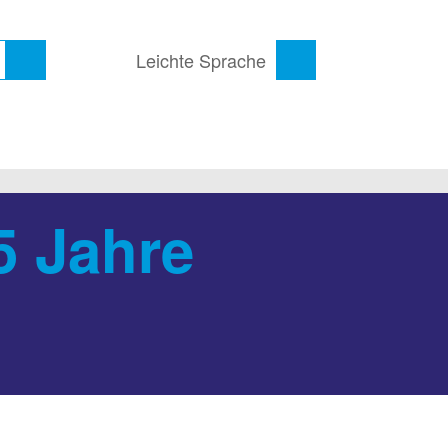
Leichte Sprache
5 Jahre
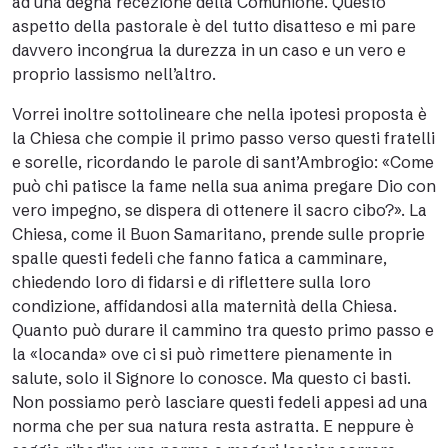
ad una degna recezione della Comunione. Questo
aspetto della pastorale è del tutto disatteso e mi pare
davvero incongrua la durezza in un caso e un vero e
proprio lassismo nell’altro.
Vorrei inoltre sottolineare che nella ipotesi proposta è
la Chiesa che compie il primo passo verso questi fratelli
e sorelle, ricordando le parole di sant’Ambrogio: «Come
può chi patisce la fame nella sua anima pregare Dio con
vero impegno, se dispera di ottenere il sacro cibo?». La
Chiesa, come il Buon Samaritano, prende sulle proprie
spalle questi fedeli che fanno fatica a camminare,
chiedendo loro di fidarsi e di riflettere sulla loro
condizione, affidandosi alla maternità della Chiesa.
Quanto può durare il cammino tra questo primo passo e
la «locanda» ove ci si può rimettere pienamente in
salute, solo il Signore lo conosce. Ma questo ci basti.
Non possiamo però lasciare questi fedeli appesi ad una
norma che per sua natura resta astratta. E neppure è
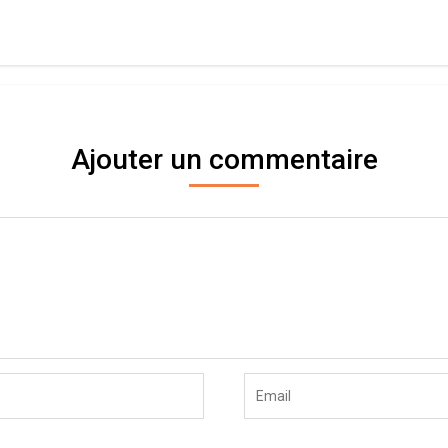
Ajouter un commentaire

___

- Problem to solve: Return each line from the entries above that includes "primo".

- Answer for the task:
la Chiesa che compie il primo passo verso questi fratelli
Quanto può durare il cammino tra questo primo passo e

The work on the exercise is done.